Your job is to report every line of the entries that has "clientes".

*****

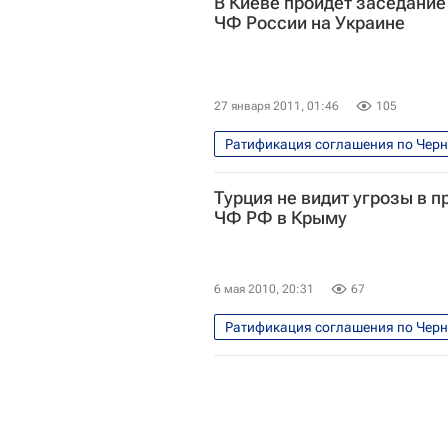
В Киеве пройдет заседани
ЧФ России на Украине
27 января 2011, 01:46
105
Ратификация соглашения по Черн
Турция не видит угрозы в 
ЧФ РФ в Крыму
6 мая 2010, 20:31
67
Ратификация соглашения по Черн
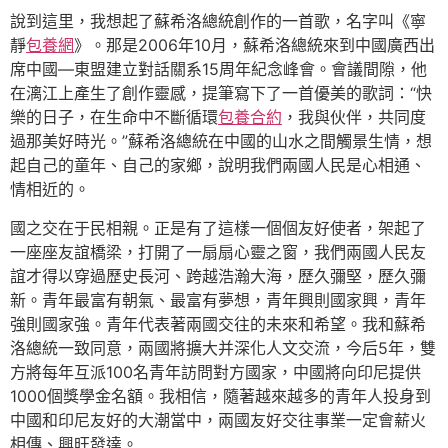
說到這里，我想起了蘇希洛總統創作的一首歌，名字叫《寧
靜
包養網
》。那是2006年10月，蘇希洛總統來到中國廣西出
席中國—東盟建立對話關系15周年紀念峰會。會議間隙，他
在漓江上產生了創作靈感，提筆寫下了一首優美的歌詞：“快
樂的日子，在生命中不斷循環
包養合約
，我與伙伴，共同度
過那美好時光。”蘇希洛總統在中國的山水之間觸景生情，想
起自己的童年、自己的家鄉，說明我們兩國人民是心相通、
情相近的。
國之交在于民相親。正是有了這樣一個個友好使者，架起了
一座座友誼橋梁，打開了一扇扇心靈之窗，我們兩國人民友
誼才得以穿過歷史長河、跨越浩瀚大海，歷久彌堅，歷久彌
新。青年最富有朝氣、最富有夢想，青年興則國家興，青年
強則國家強。青年代表著兩國交往的未來和希望。我和蘇希
洛總統一致同意，兩國將擴大并深化人文交流，今后5年，雙
方將每年互派100名青年訪問對方國家，中國將向印尼提供
1000個獎學金名額。我相信，隨著越來越多的青年人投身到
中國和印尼友好的大潮當中，兩國友好交往事業一定會薪火
相傳、興旺發達。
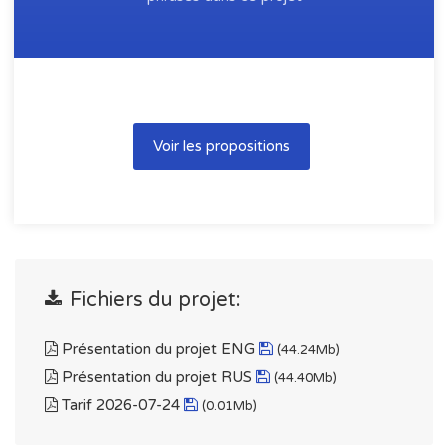
Voir les propositions
Fichiers du projet:
Présentation du projet ENG
(44.24Mb)
Présentation du projet RUS
(44.40Mb)
Tarif 2026-07-24
(0.01Mb)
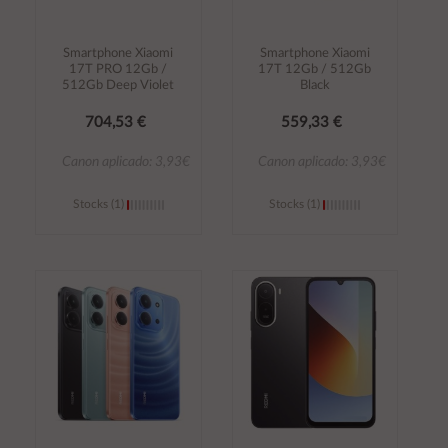
Smartphone Xiaomi
Smartphone Xiaomi
17T PRO 12Gb /
17T 12Gb / 512Gb
512Gb Deep Violet
Black
704,53 €
559,33 €
Canon aplicado: 3,93€
Canon aplicado: 3,93€
Stocks (1)
Stocks (1)
Añadir al
Añadir al
carrito
carrito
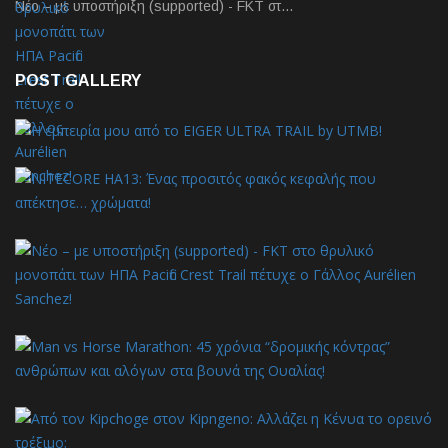
Νέο – με υποστήριξη (supported) - FKT στ…
POST GALLERY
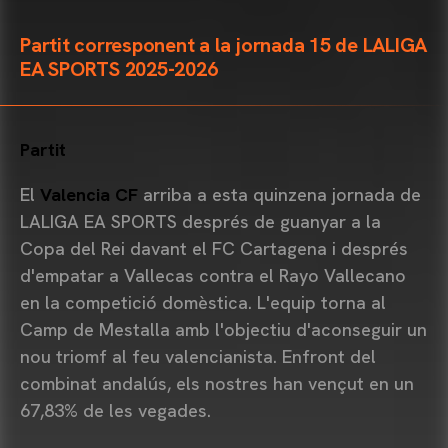
Partit corresponent a la jornada 15 de LALIGA
EA SPORTS 2025-2026
Partit
El
Valencia CF
arriba a esta quinzena jornada de
LALIGA EA SPORTS després de guanyar a la
Copa del Rei davant el FC Cartagena i després
d'empatar a Vallecas contra el Rayo Vallecano
en la competició domèstica. L'equip torna al
Camp de Mestalla amb l'objectiu d'aconseguir un
nou triomf al feu valencianista. Enfront del
combinat andalús, els nostres han vençut en un
67,83% de les vegades.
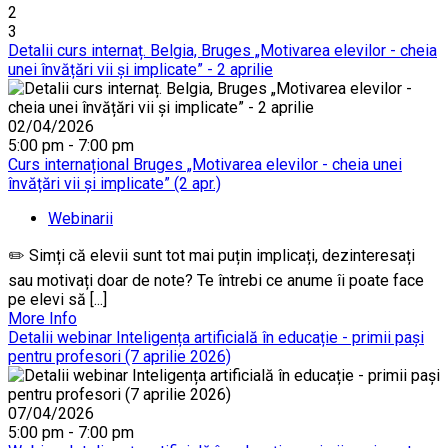
2
3
Detalii curs internaț. Belgia, Bruges „Motivarea elevilor - cheia
unei învățări vii și implicate” - 2 aprilie
02/04/2026
5:00 pm - 7:00 pm
Curs internațional Bruges „Motivarea elevilor - cheia unei
învățări vii și implicate” (2 apr.)
Webinarii
✏️ Simți că elevii sunt tot mai puțin implicați, dezinteresați
sau motivați doar de note? Te întrebi ce anume îi poate face
pe elevi să [...]
More Info
Detalii webinar Inteligența artificială în educație - primii pași
pentru profesori (7 aprilie 2026)
07/04/2026
5:00 pm - 7:00 pm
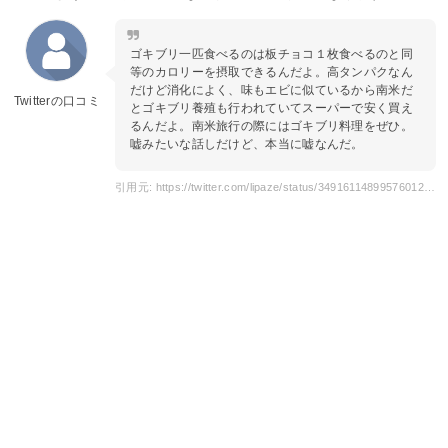
ゴキブリ一匹食べるのは板チョコ１枚食べるのと同
等のカロリーを摂取できるんだよ。高タンパクなん
だけど消化によく、味もエビに似ているから南米だ
Twitterの口コミ
とゴキブリ養殖も行われていてスーパーで安く買え
るんだよ。南米旅行の際にはゴキブリ料理をぜひ。
嘘みたいな話しだけど、本当に嘘なんだ。
引用元: https://twitter.com/lipaze/status/349161148995760128?s=20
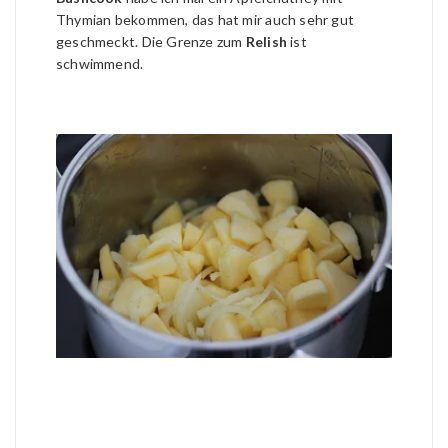
Thymian bekommen, das hat mir auch sehr gut
geschmeckt. Die Grenze zum
Relish
ist
schwimmend.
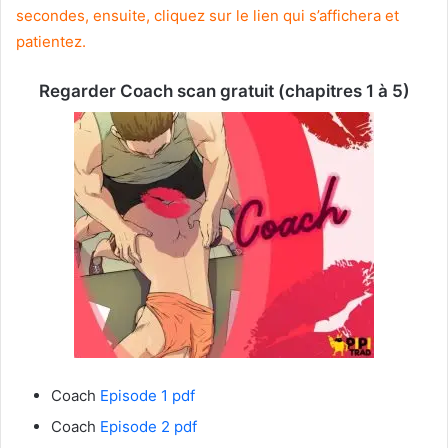
secondes, ensuite, cliquez sur le lien qui s’affichera et
patientez.
Regarder Coach scan gratuit (chapitres 1 à 5)
Coach
Episode 1 pdf
Coach
Episode 2 pdf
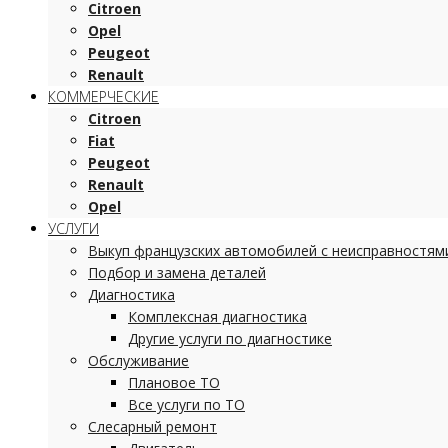
Citroen
Opel
Peugeot
Renault
КОММЕРЧЕСКИЕ
Citroen
Fiat
Peugeot
Renault
Opel
УСЛУГИ
Выкуп французских автомобилей с неисправностям
Подбор и замена деталей
Диагностика
Комплексная диагностика
Другие услуги по диагностике
Обслуживание
Плановое ТО
Все услуги по ТО
Слесарный ремонт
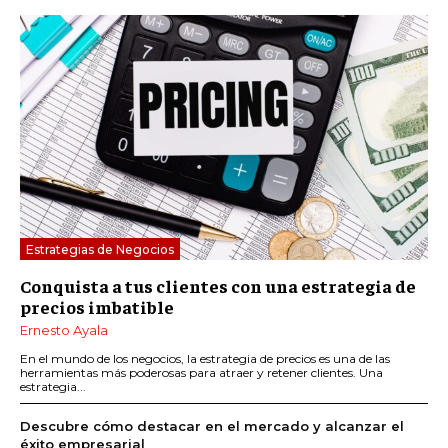
Estrategias de Negocios
Conquista a tus clientes con una estrategia de
precios imbatible
Ernesto Ayala
En el mundo de los negocios, la estrategia de precios es una de las
herramientas más poderosas para atraer y retener clientes. Una
estrategia...
Descubre cómo destacar en el mercado y alcanzar el
éxito empresarial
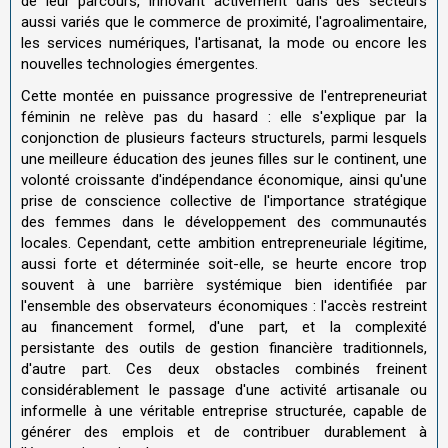
de leur parcours, innovant activement dans des secteurs
aussi variés que le commerce de proximité, l'agroalimentaire,
les services numériques, l'artisanat, la mode ou encore les
nouvelles technologies émergentes.
Cette montée en puissance progressive de l'entrepreneuriat
féminin ne relève pas du hasard : elle s'explique par la
conjonction de plusieurs facteurs structurels, parmi lesquels
une meilleure éducation des jeunes filles sur le continent, une
volonté croissante d'indépendance économique, ainsi qu'une
prise de conscience collective de l'importance stratégique
des femmes dans le développement des communautés
locales. Cependant, cette ambition entrepreneuriale légitime,
aussi forte et déterminée soit-elle, se heurte encore trop
souvent à une barrière systémique bien identifiée par
l'ensemble des observateurs économiques : l'accès restreint
au financement formel, d'une part, et la complexité
persistante des outils de gestion financière traditionnels,
d'autre part. Ces deux obstacles combinés freinent
considérablement le passage d'une activité artisanale ou
informelle à une véritable entreprise structurée, capable de
générer des emplois et de contribuer durablement à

*****

*Answer to this task*:
Conquista a tus clientes con una estrategia de
herramientas más poderosas para atraer y retener clientes. Una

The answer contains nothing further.